How can I set up the operator<< function to allow me to stream data into cout (or any other ostream)?

The way you did here:

std::ostream& operator<<(std::ostream& os, const T& obj)
{
  // write obj to stream
  return os;
}

As others usefully pointed out in the comments, you will need to place it outside of your integer classes to be a "free function". It could still be the member of your integer classes, but yeah, that is it.

But this seems to be for if I wanted to stream something into my object. (i.e. having the << on the right side of my object). But I want to change the behavior of << when it is on the LEFT side of my object.

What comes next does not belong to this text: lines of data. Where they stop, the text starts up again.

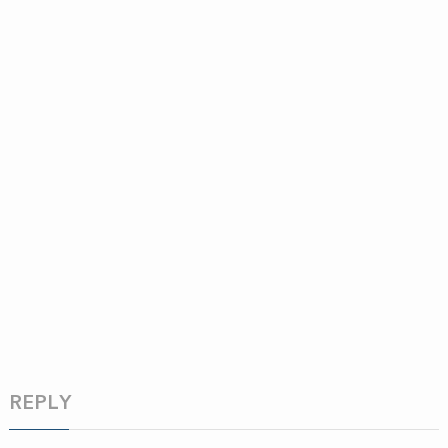
REPLY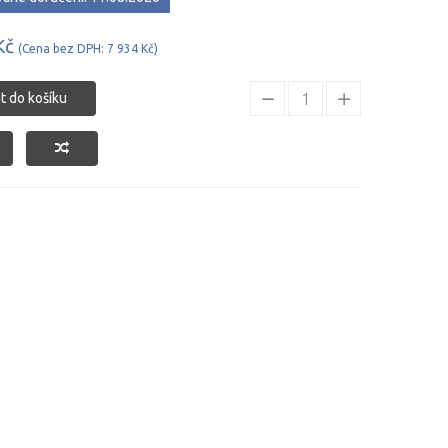
Kč
(Cena bez DPH: 7 934 Kč)
at do košíku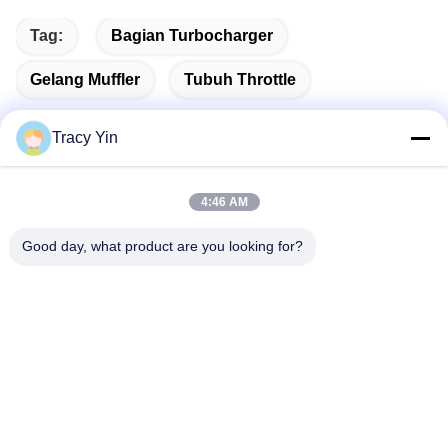
Tag:
Bagian Turbocharger
Gelang Muffler
Tubuh Throttle
Tracy Yin
Kontak Cepat
4:46 AM
Good day, what product are you looking for?
Alamat
Ruang # 1609, Northwest Lake Center Building A1, Wuhan
Central Business District (CBD), Kota Wuhan, Cina
Telp
86-27-84889388
E-mail
Ada.Zhang@tonnano.com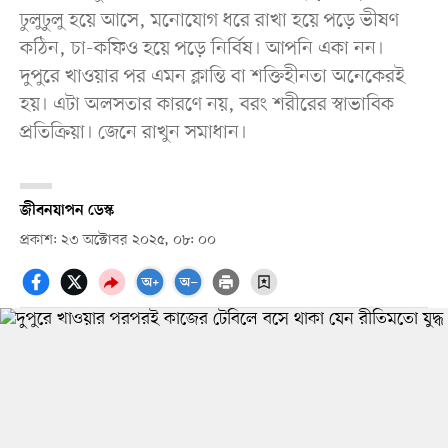
ঢুলুঢুলু হয়ে আসে, মনোযোগ ধরে রাখা হয়ে পড়ে ভীষণ
কঠিন, চা-কফিও হয়ে পড়ে নির্বিষ। আপনি একা নন।
দুপুরে খাওয়ার পর এমন ক্লান্তি বা শক্তিহীনতা অনেকেরই
হয়। এটা অলসতার কারণে নয়, বরং শরীরের স্বাভাবিক
প্রতিক্রিয়া। জেনে রাখুন সমাধান।
জীবনযাপন ডেস্ক
প্রকাশ: ২৩ অক্টোবর ২০২৫, ০৮: ০০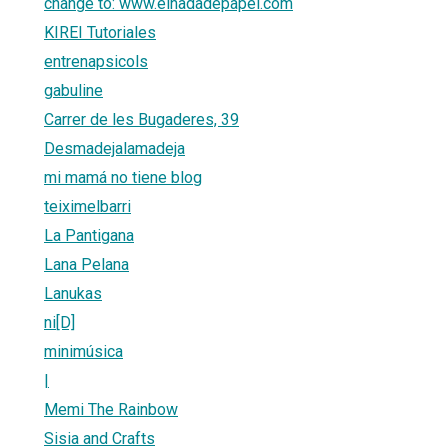
change to: www.elhadadepapel.com
KIREI Tutoriales
entrenapsicols
gabuline
Carrer de les Bugaderes, 39
Desmadejalamadeja
mi mamá no tiene blog
teiximelbarri
La Pantigana
Lana Pelana
Lanukas
ni[D]
minimúsica
|
Memi The Rainbow
Sisia and Crafts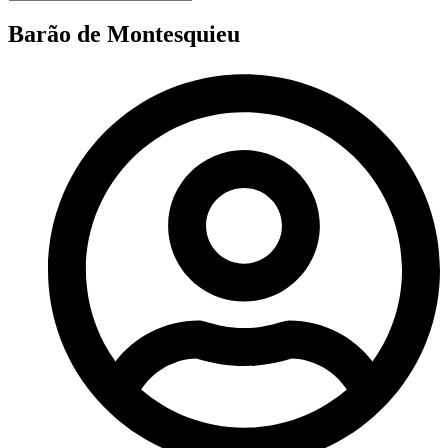
Barão de Montesquieu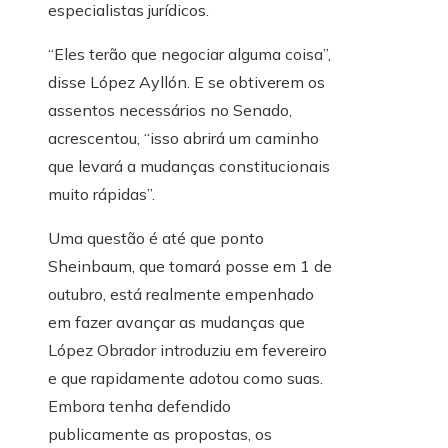
especialistas jurídicos.
“Eles terão que negociar alguma coisa”,
disse López Ayllón. E se obtiverem os
assentos necessários no Senado,
acrescentou, “isso abrirá um caminho
que levará a mudanças constitucionais
muito rápidas”.
Uma questão é até que ponto
Sheinbaum, que tomará posse em 1 de
outubro, está realmente empenhado
em fazer avançar as mudanças que
López Obrador introduziu em fevereiro
e que rapidamente adotou como suas.
Embora tenha defendido
publicamente as propostas, os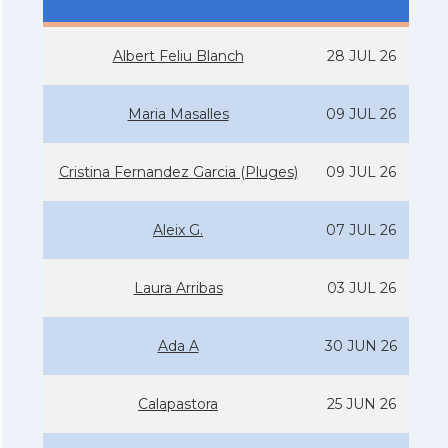
Albert Feliu Blanch
28 JUL 26
Maria Masalles
09 JUL 26
Cristina Fernandez Garcia (Pluges)
09 JUL 26
Aleix G.
07 JUL 26
Laura Arribas
03 JUL 26
Ada A
30 JUN 26
Calapastora
25 JUN 26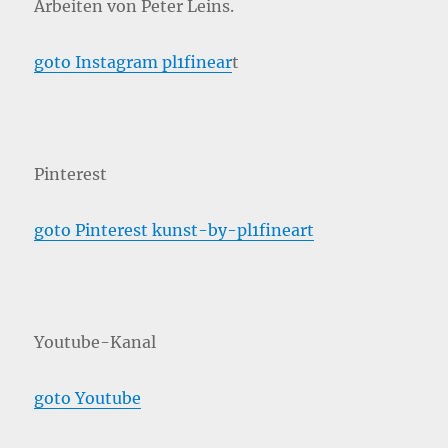
Arbeiten von Peter Leins.
goto Instagram pl1finear
t
Pinterest
goto Pinterest kunst-by-pl1fineart
Youtube-Kanal
goto Youtube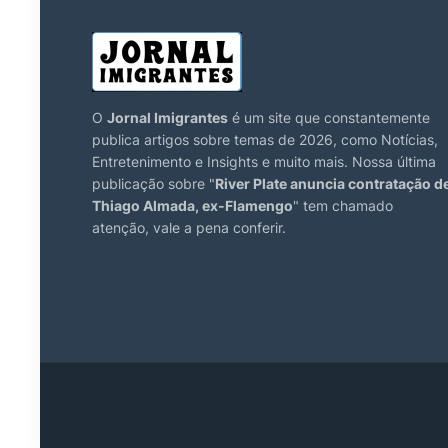
O
Jornal Imigrantes
é um site que constantemente
publica artigos sobre temas de 2026, como Notícias,
Entretenimento e Insights e muito mais. Nossa última
publicação sobre "
River Plate anuncia contratação d
Thiago Almada, ex-Flamengo
" tem chamado
atenção, vale a pena conferir.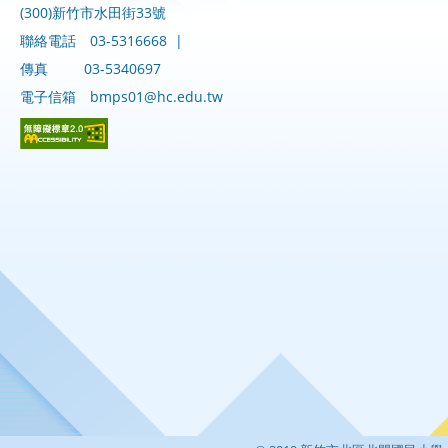
(300)新竹市水田街33號
聯絡電話
03-5316668
|
傳真
03-5340697
電子信箱
bmps01@hc.edu.tw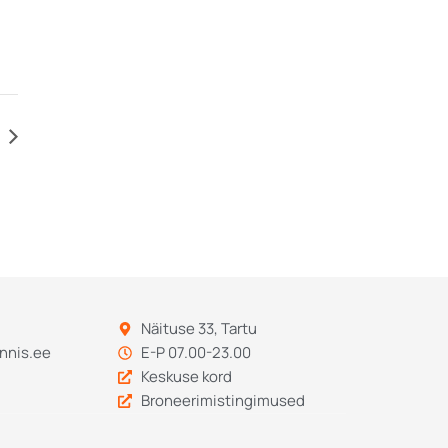
Näituse 33, Tartu
nnis.ee
E-P 07.00-23.00
Keskuse kord
Broneerimistingimused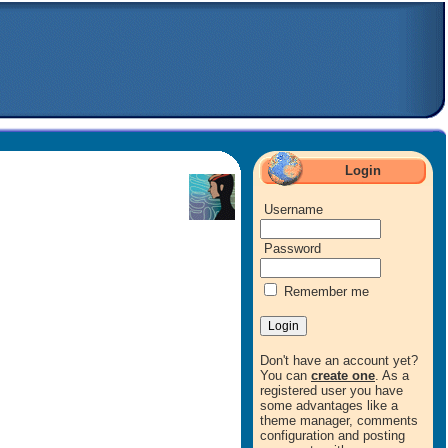
Login
Username
Password
Remember me
Don't have an account yet?
You can
create one
. As a
registered user you have
some advantages like a
theme manager, comments
configuration and posting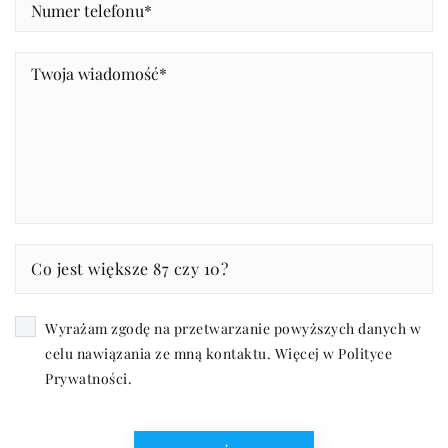
Co jest większe 87 czy 10?
Wyrażam zgodę na przetwarzanie powyższych danych w
celu nawiązania ze mną kontaktu. Więcej w
Polityce
Prywatności
.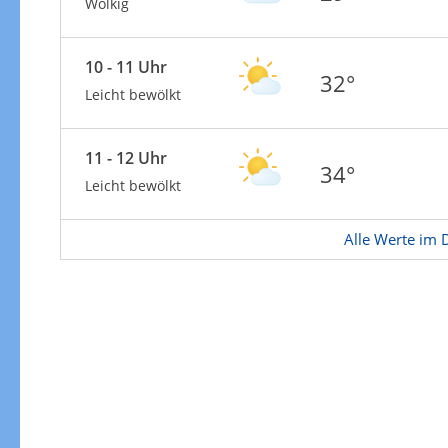
Zur Windgeschwindigkeitenkarte
Wolkig
10 - 11 Uhr
32°
Leicht bewölkt
11 - 12 Uhr
34°
Leicht bewölkt
Alle Werte im D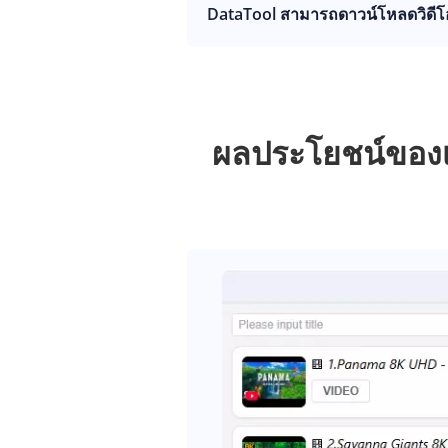
DataTool สามารถดาวน์โหลดวิดีโอ
ผลประโยชน์ของเ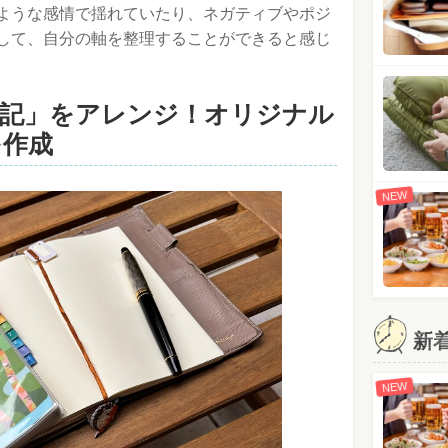
ような感情で揺れていたり、ネガティブやポジ
して、自分の軸を整理することができると感じ
日記」をアレンジ！オリジナル
を作成
NEW
新
NEW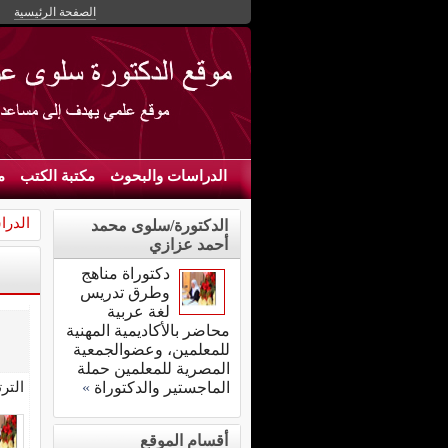
الصفحة الرئيسية
الدراسات والبحوث
مكتبة الكتب
م
الدرا
الدكتورة/سلوى محمد
أحمد عزازي
دكتوراة مناهج
وطرق تدريس
لغة عربية
محاضر بالأكاديمية المهنية
للمعلمين، وعضوالجمعية
المصرية للمعلمين حملة
التر
الماجستير والدكتوراة
»
أقسام الموقع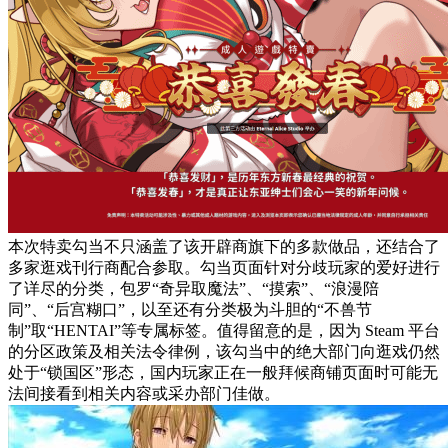
本次特卖勾当不只涵盖了该开辟商旗下的多款做品，还结合了
多家逛戏刊行商配合参取。勾当页面针对分歧玩家的爱好进行
了详尽的分类，包罗“奇异取魔法”、“摸索”、“浪漫陪
同”、“后宫糊口”，以至还有分类极为斗胆的“不兽节
制”取“HENTAI”等专属标签。值得留意的是，因为 Steam 平台
的分区政策及相关法令律例，该勾当中的绝大部门向逛戏仍然
处于“锁国区”形态，国内玩家正在一般拜候商铺页面时可能无
法间接看到相关内容或采办部门佳做。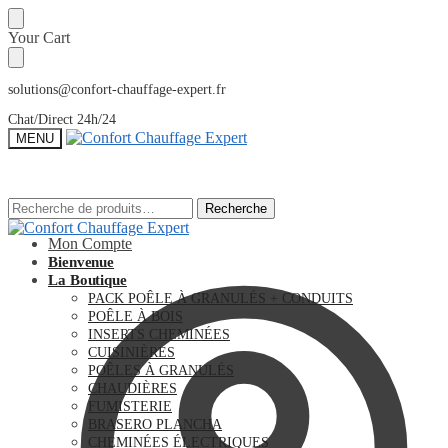
Sauter
Skip
Your Cart
à
to
la
content
navigation
solutions@confort-chauffage-expert.fr
Chat/Direct 24h/24
MENU
Recherche
Recherche
Recherche
Recherche
pour :
pour :
Mon Compte
Bienvenue
La Boutique
PACK POÊLE À GRANULÉS + CONDUITS
POÊLE À BOIS
INSERTS CHEMINÉES
CUISINIÈRES
POÊLES À GRANULÉS
CHAUDIÈRES
FUMISTERIE
BRASERO PLANCHA
CHEMINÉES ÉLECTRIQUES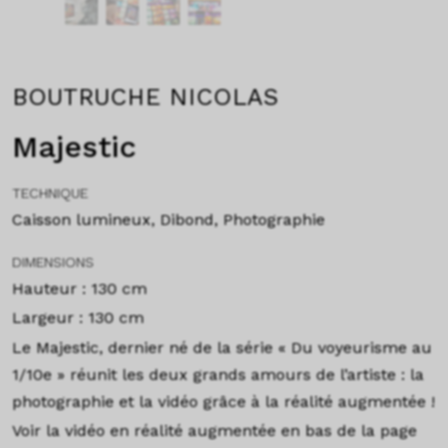
BOUTRUCHE NICOLAS
Majestic
TECHNIQUE
Caisson lumineux, Dibond, Photographie
DIMENSIONS
Hauteur : 130 cm
Largeur : 130 cm
Le Majestic, dernier né de la série « Du voyeurisme au
1/10e » réunit les deux grands amours de l’artiste : la
photographie et la vidéo grâce à la réalité augmentée !
Voir la vidéo en réalité augmentée en bas de la page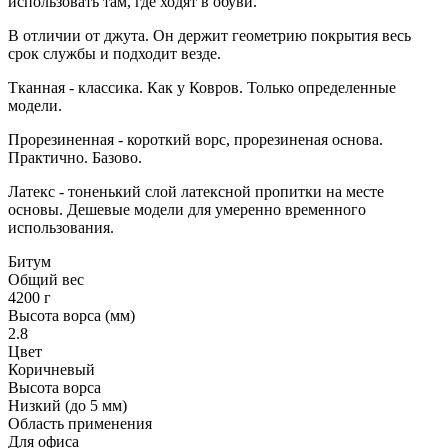
использовать там, где ходят в обуви.
В отличии от джута. Он держит геометрию покрытия весь
срок службы и подходит везде.
Тканная - классика. Как у Ковров. Только определенные
модели.
Прорезиненная - короткий ворс, прорезиненая основа.
Практично. Базово.
Латекс - тоненький слой латексной пропитки на месте
основы. Дешевые модели для умеренно временного
использования.
Битум
Общий вес
4200 г
Высота ворса (мм)
2.8
Цвет
Коричневый
Высота ворса
Низкий (до 5 мм)
Область применения
Для офиса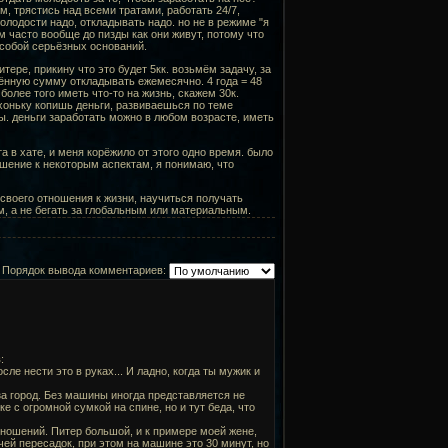
м, трястись над всеми тратами, работать 24/7,
олодости надо, откладывать надо. но не в режиме "я
ям часто вообще до пизды как они живут, потому что
д собой серьёзных оснований.
итере, прикину что это будет 5кк. возьмём задачу, за
елённую сумму откладывать ежемесячно. 4 года = 48
более того иметь что-то на жизнь, скажем 30к.
ихоньку копишь деньги, развиваешься по теме
ы. деньги заработать можно в любом возрасте, иметь
 в хате, и меня корёжило от этого одно время. было
ошение к некоторым аспектам, я понимаю, что
 своего отношения к жизни, научиться получать
, а не бегать за глобальным или материальным.
Порядок вывода комментариев:
:
ле нести это в руках... И ладно, когда ты мужик и
 за город. Без машины иногда представляется не
е с огромной сумкой на спине, но и тут беда, что
отношений. Питер большой, и к примере моей жене,
чей пересадок, при этом на машине это 30 минут, но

I am not sure where you got that from but the first argument is the left side argument which is the output stream in your case, and the second is the instance of your integer class that gets written to that output stream.

OTHER TIPS

In C++ streams,

std::cout << a;

is just syntactic sugar for

operator<<(std::cout, a);

which matches the signature

std::ostream& operator<<(std::ostream& os, const int &a);

So likewise,

std::cout << myBigInt;

would be syntactic sugar for

operator<<(cstd::cout, myBigInt);

Therefore the snippet you posted enables the syntax

os << obj; // os is an ostream; obj is a T

In other words, the << is on the left side of obj and/or myBigInt since the binary operator goes in between the two operands that you see in the function argument list.